Not ‘us versus them’

All of this, of course, is causing a lot of confusion and concern for everyday citizens, and frustration for those in the trenches of everyday street work. 

Both Munsen and Bennett said current issues with policing — and its overlap with social services — won’t change overnight. But they hope solutions can be found to the benefit of both social workers, police departments, and those they serve. 

“We really need to start understanding one another, instead of doing the ‘us versus them’ thing,” Munsen said.

Bennett also said he’d like to see more nuanced and better integration of police and social services moving forward. Both he and Munsen point to the success of the Eugene, Oregon, Crisis Assistance Helping Out On The Streets (CAHOOTS) program. The community-policing program uses two-person teams consisting of medics and crisis workers to respond to crises involving mental health, addiction and homelessness. 

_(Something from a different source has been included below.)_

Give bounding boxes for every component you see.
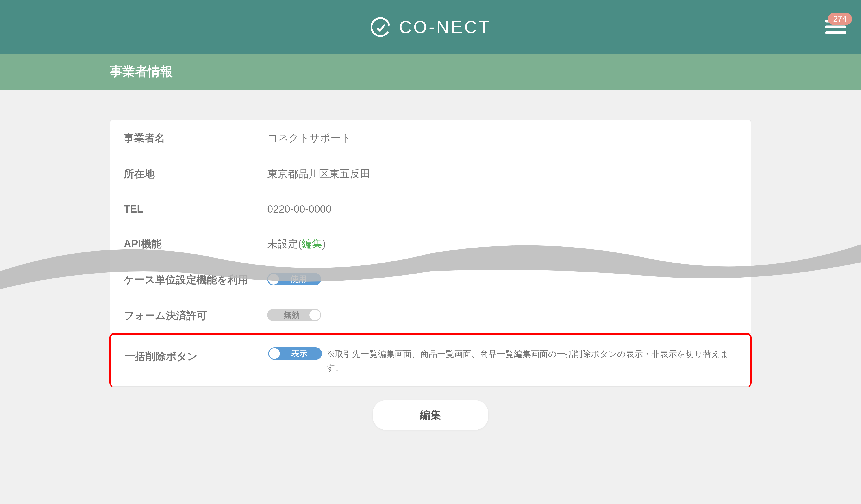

Both social workers also believe higher-level voices need to let those on the front lines take the microphone and offer solutions, because they know best what will or won’t work.

As departments and citizens and social workers all adapt to shifting methods of policing, it’s clear that everyone still has a lot to learn going forward. The path to change, however, is clearly underway.  

“Now’s the time to start doing something,” Munsen said. “Because otherwise it’s going to pass us by.”